At least 23 dead, hundreds missing as winds fan California wildfires
Firefighters facing a resurgence of high winds on Wednesday struggled to halt wildfires that have killed at least 23 people, destroyed 3,500 structures and left hundreds missing in chaotic evacuations across northern California’s wine country, APA reports quoting Reuters.
Nearly two dozen blazes spanning eight counties have charred around 170,000 acres (68,797 hectares). Flames erupted on Sunday night when gale force winds toppled power lines across the region, possibly igniting one of the deadliest wildfire outbreaks in California history.
Flames were spread rapidly by hot, dry “Diablo” winds - similar to Southern California’s Santa Ana winds - that blew into northern California toward the Pacific on Sunday night.
The official cause of ignition has not been determined. But electric wires knocked down by those same winds may have sparked the conflagration, according to Daniel Berlant, spokesman for the California Department of Forestry and Fire Protection (Cal Fire).
“That is definitely a possibility,” he told Reuters. “Power lines are a common cause of fires during wind events.”

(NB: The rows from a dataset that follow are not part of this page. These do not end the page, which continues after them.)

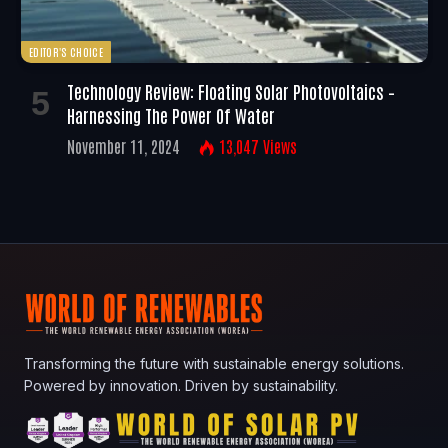
EDITOR'S CHOICE
Technology Review: Floating Solar Photovoltaics –
Harnessing The Power Of Water
November 11, 2024
13,047
Views
Transforming the future with sustainable energy solutions.
Powered by innovation. Driven by sustainability.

Berlant said some of the victims in northern California were asleep when the fast-moving fires broke out, igniting their homes before they could escape.
At least 20,000 people remained under evacuation as the fires raged largely unchecked for a third day, belching palls of smoke that engulfed the region and drifted south over the San Francisco Bay area, where some residents donned face masks.
The entire town of Calistoga, a Napa Valley community of some 5,000 residents spared from advancing flames the first night of the fire, was ordered to evacuate on Wednesday evening, as the county sheriff’s office warned that conditions had worsened.
More than 550 people were still reported unaccounted for in Sonoma County on Wednesday morning, said Jennifer Laroque, a county emergency operations center spokeswoman.
It was unclear how many of the missing might be actual fire victims rather than evacuees who merely failed to check in with authorities after fleeing their homes. Officials urged displaced residents to let their family members know they were safe.